Recently I've been debugging a very nasty bug report that looked like this:
Traceback (most recent call last):
File "/usr/bin/jupyter-notebook", line 5, in <module>
from notebook.notebookapp import main
File "/usr/lib/python3.10/site-packages/notebook/notebookapp.py", line 78, in <module>
from .services.kernels.kernelmanager import MappingKernelManager, AsyncMappingKernelManager
File "/usr/lib/python3.10/site-packages/notebook/services/kernels/kernelmanager.py", line 18, in <module>
from jupyter_client.session import Session
File "/usr/lib/python3.10/site-packages/jupyter_client/session.py", line 41, in <module>
from jupyter_client.jsonutil import extract_dates, squash_dates, date_default
File "/usr/lib/python3.10/site-packages/jupyter_client/jsonutil.py", line 10, in <module>
from dateutil.parser import parse as _dateutil_parse
File "/usr/lib/python3.10/site-packages/dateutil/parser/__init__.py", line 2, in <module>
from ._parser import parse, parser, parserinfo, ParserError
File "/usr/lib/python3.10/site-packages/dateutil/parser/_parser.py", line 42, in <module>
import six
ImportError: bad magic number in 'six': b'\x03\xf3\r\n'
For details, see https://bugzilla.redhat.com/2057340 and https://github.com/benjaminp/six/issues/359
What would really make things much easier to understand would be if the exception mentioned what is the path of 'six'.
Consider this example:
A rogue .py file in /usr/bin:
$ sudo touch /usr/bin/copy.py
Programs fail with:
Traceback (most recent call last):
File "/usr/bin/...", line ..., in <module>
...
ImportError: cannot import name 'deepcopy' from 'copy' (/usr/bin/copy.py)

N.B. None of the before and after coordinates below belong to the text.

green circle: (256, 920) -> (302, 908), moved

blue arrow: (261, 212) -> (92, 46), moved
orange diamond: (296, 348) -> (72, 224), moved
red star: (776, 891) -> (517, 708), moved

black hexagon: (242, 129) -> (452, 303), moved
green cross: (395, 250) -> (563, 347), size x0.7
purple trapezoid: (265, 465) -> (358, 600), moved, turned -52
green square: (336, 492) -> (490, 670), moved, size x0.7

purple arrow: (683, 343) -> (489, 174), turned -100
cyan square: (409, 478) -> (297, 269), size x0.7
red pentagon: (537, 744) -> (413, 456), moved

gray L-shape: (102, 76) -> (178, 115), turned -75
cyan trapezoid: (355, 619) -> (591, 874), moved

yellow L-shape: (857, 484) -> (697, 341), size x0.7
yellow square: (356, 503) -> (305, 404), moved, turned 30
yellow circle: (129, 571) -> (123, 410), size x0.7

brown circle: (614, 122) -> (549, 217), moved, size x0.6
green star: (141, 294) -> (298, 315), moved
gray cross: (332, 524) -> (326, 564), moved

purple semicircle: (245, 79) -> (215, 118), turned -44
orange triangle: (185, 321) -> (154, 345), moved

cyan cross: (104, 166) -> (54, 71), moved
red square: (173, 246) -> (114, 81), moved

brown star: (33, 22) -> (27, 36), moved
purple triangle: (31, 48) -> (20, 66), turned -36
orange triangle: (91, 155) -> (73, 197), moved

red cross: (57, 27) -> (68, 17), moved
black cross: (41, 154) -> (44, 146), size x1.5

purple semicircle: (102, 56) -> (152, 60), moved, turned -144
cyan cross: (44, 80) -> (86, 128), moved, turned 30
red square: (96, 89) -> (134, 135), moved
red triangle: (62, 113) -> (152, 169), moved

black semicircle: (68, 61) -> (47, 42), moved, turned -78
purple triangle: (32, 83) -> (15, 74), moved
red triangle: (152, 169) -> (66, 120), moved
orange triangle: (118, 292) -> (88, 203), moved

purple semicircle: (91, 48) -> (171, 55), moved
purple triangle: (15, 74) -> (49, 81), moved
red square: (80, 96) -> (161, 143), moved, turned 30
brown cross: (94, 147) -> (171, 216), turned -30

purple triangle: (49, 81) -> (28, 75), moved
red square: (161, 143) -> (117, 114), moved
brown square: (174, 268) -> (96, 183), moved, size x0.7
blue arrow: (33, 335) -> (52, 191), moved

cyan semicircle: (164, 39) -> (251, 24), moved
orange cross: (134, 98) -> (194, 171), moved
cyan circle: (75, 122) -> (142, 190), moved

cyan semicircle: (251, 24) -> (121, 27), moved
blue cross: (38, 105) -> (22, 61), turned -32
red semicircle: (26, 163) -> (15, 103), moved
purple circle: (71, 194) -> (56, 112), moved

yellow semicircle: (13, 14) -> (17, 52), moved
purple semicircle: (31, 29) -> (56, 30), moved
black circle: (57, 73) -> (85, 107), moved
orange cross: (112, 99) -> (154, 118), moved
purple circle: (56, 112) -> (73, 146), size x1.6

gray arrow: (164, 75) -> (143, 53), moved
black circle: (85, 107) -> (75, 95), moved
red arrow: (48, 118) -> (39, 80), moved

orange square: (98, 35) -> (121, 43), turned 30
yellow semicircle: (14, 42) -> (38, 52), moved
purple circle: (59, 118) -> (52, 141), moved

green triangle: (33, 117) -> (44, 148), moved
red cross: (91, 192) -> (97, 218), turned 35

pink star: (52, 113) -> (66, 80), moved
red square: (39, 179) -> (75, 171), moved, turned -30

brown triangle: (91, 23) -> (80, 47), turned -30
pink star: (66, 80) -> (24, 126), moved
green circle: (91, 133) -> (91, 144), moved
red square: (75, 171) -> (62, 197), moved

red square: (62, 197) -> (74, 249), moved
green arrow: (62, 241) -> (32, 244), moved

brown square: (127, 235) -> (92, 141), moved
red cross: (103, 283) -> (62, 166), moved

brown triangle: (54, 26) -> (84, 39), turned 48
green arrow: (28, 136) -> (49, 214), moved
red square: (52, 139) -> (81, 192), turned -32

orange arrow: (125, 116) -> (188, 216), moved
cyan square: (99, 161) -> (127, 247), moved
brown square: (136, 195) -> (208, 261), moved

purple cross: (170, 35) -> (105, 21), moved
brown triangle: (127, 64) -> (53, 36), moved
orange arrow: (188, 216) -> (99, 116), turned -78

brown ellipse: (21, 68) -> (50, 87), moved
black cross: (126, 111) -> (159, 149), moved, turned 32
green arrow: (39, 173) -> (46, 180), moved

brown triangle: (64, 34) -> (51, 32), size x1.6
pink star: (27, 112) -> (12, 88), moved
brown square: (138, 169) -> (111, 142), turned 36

Immediately I can see there is /usr/bin/copy.py which is probably not supposed to be there.
However, when it is a pyc instead:
$ sudo touch /usr/bin/copy.pyc
Programs fail with:
Traceback (most recent call last):
File "/usr/bin/...", line ..., in <module>
...
ImportError: bad magic number in 'copy': b''
Now I have no idea where "copy" is.
The is a request for that exception to give that infomartion.